Ok, now for the recipe. This is not my first lentil recipe since starting this blog, but it is the first one from the internet, so I wanted to wait until I could give you a full recipe. I think it would be cruel to start off with something you have to track down yourself, don’t you think?
Yesterday my three-year old requested “rice” for dinner. That is a bit vague, so I did some quick searching and came up with this fabulous curried lentils and rice dish that only took about 30 minutes from start to finish.
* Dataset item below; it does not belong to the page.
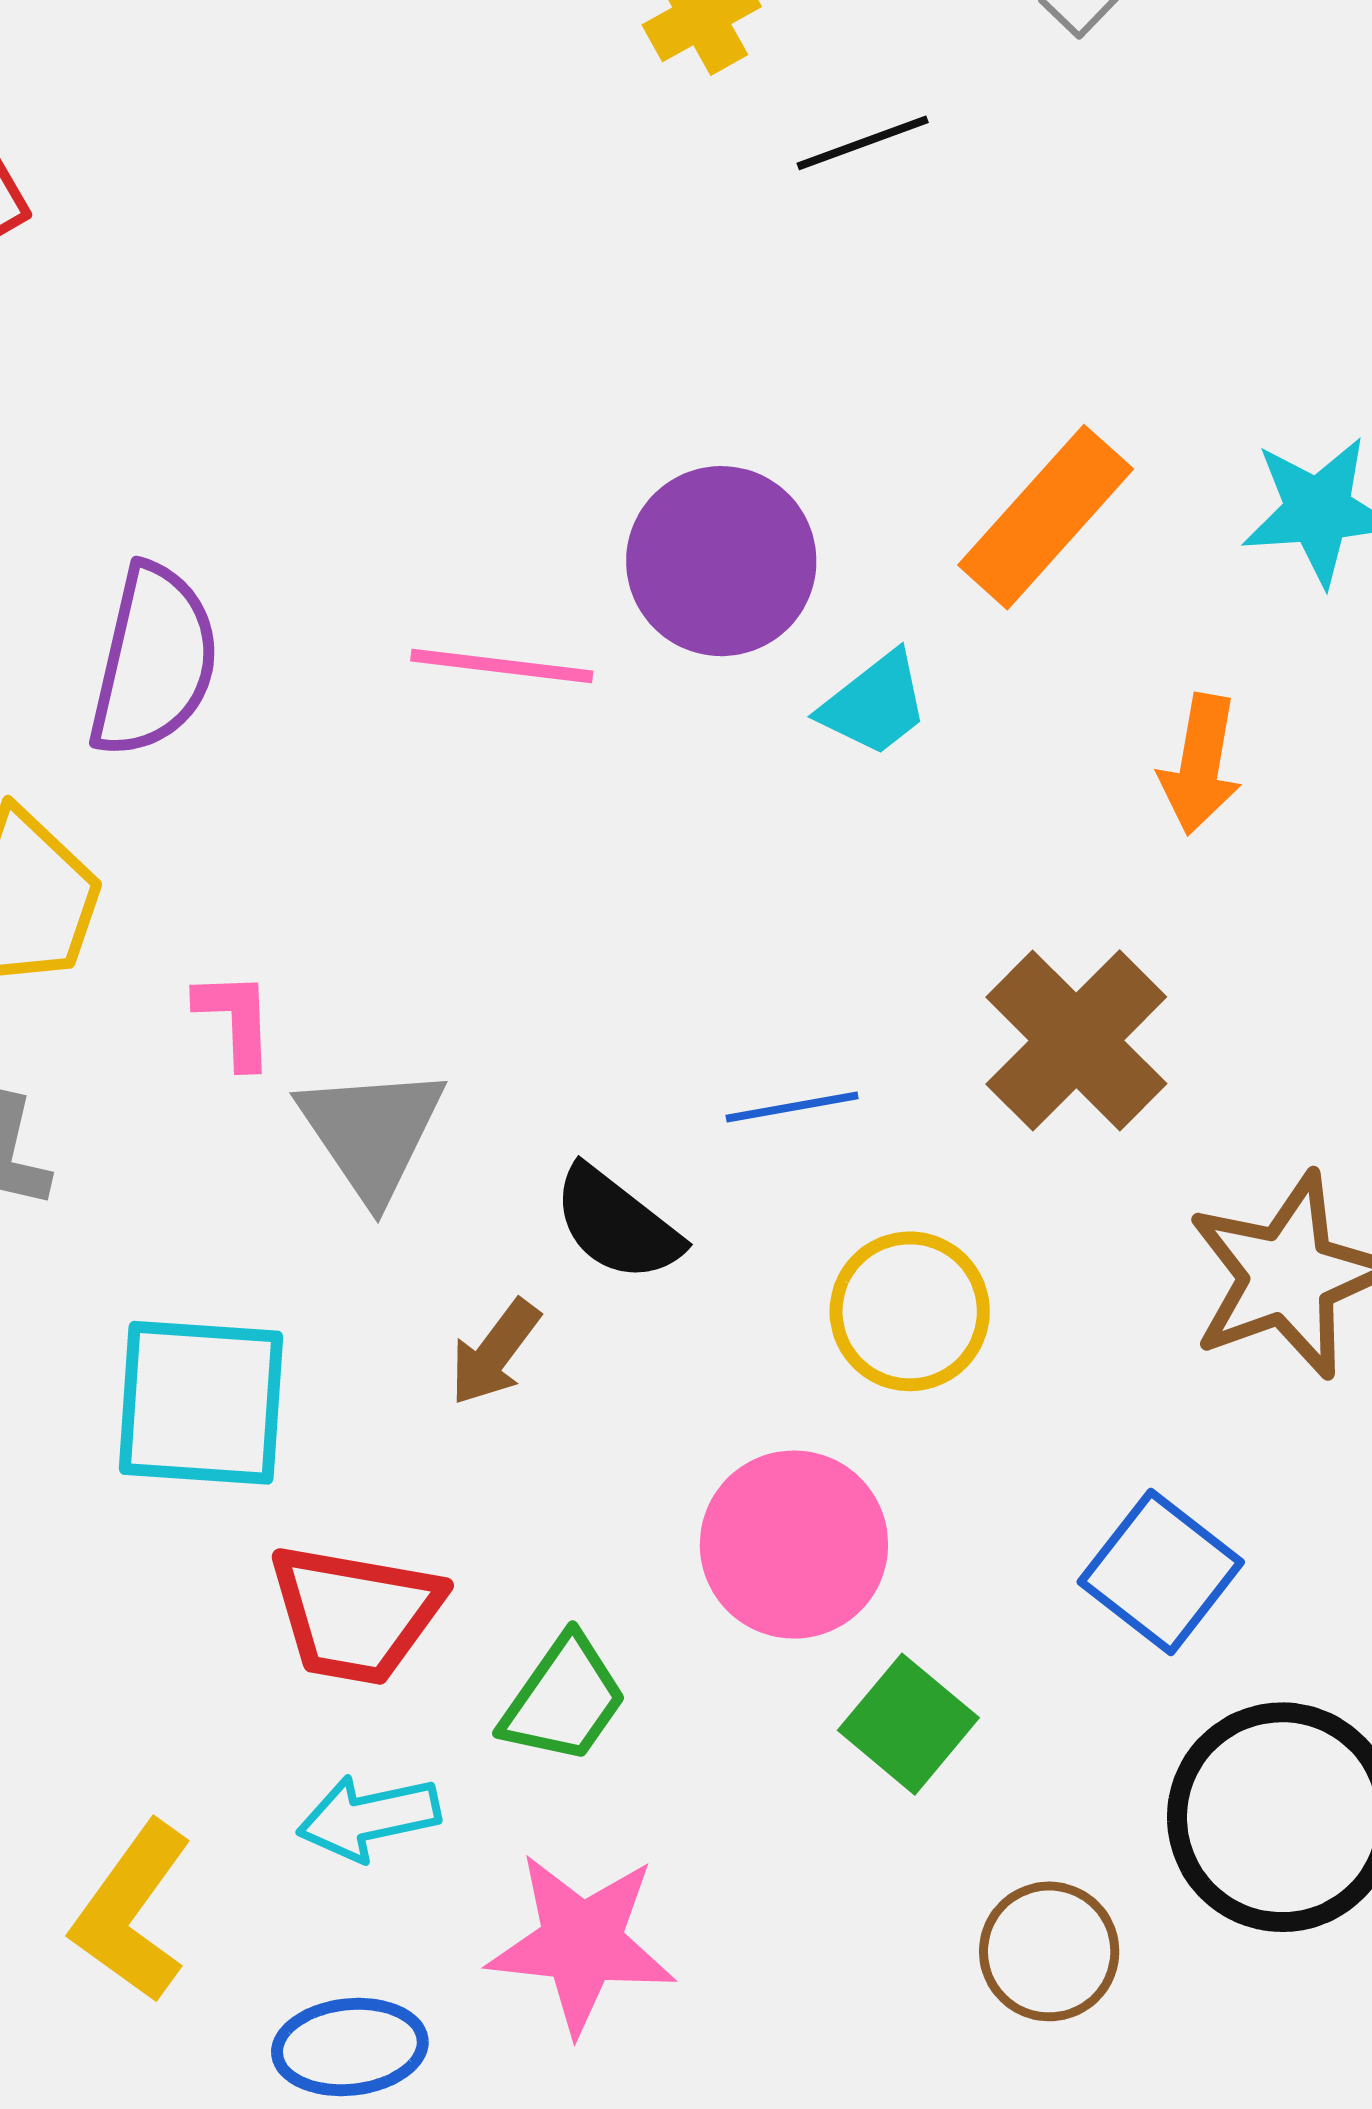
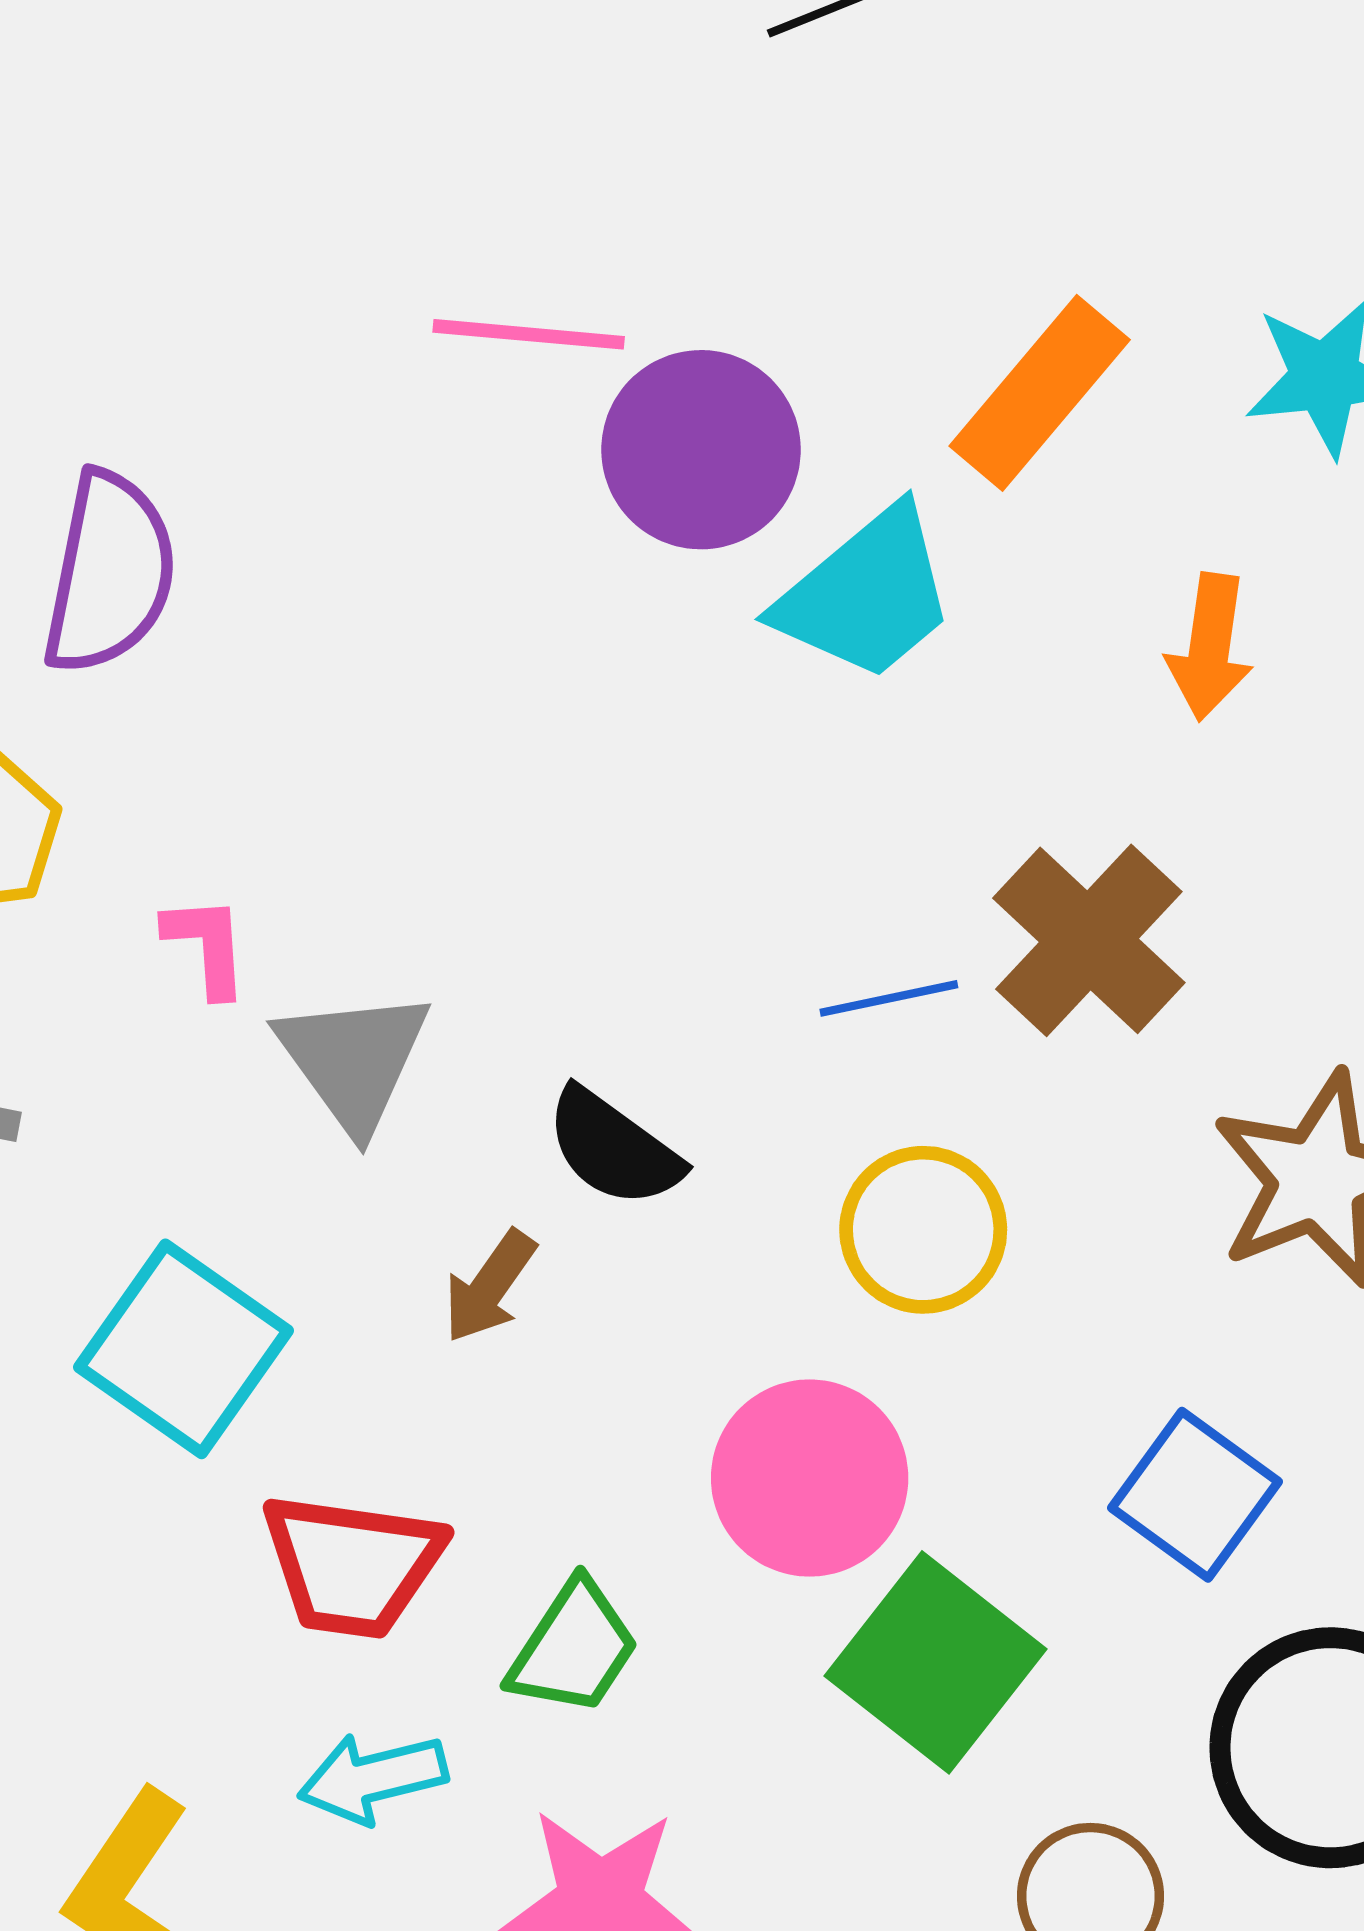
pink line: (502, 666) -> (529, 334), moved
cyan trapezoid: (875, 704) -> (866, 594), size x1.6
blue line: (792, 1107) -> (889, 998), moved
cyan square: (201, 1403) -> (183, 1349), turned 33
green square: (908, 1724) -> (935, 1662), size x1.5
Perfect for those nights when you are rushing between work and T-ball practice.
1 tbsp olive oil
2 tbsp finely chopped onion
1 cup lentils, rinsed
3 cups water
1 can (10 ounces) diced tomatoes
1/2 tsp minced garlic
1 cup long-grain white rice
1-1/2 tsp grated fresh ginger
1 tbsp curry powder
2 tbsp freshly squeezed lemon juice
2 tbsp chopped fresh cilantro
Heat olive oil in large, heavy saucepan or skillet.
Add onion and cook over medium-low heat until onion is softened but not browned, about 2 to 3 minutes.
Add rinsed and drained lentils and water.
Cover and bring to a boil, then reduce heat and simmer for 10 minutes.
Add tomatoes with juice to the pan.
Stir in the garlic, rice, ginger, and curry powder and cook covered 15 to 20 minutes or until lentils are softened but still somewhat firm, or done to your taste.
Add more water as needed so mixture doesn’t dry out.
Remove from heat and stir in lemon juice, garnish with cilantro.
Number of Servings: 6
I left out the cilantro, because I didn’t have any, and mixed in some freshly ground black pepper. I noticed comments on SparkRecipes that people felt like it needed salt, but even with my “no salt added” tomatoes, I still felt like the dish was fantastic. It’s low in calories and fat, vegan, and a one pot meal. What is not to love?
I have a lot of leftovers and am thinking about mixing some of it with vegetable broth to make a quick and easy soup later in the week. I’ll let you know if that turns out as well as this dish did!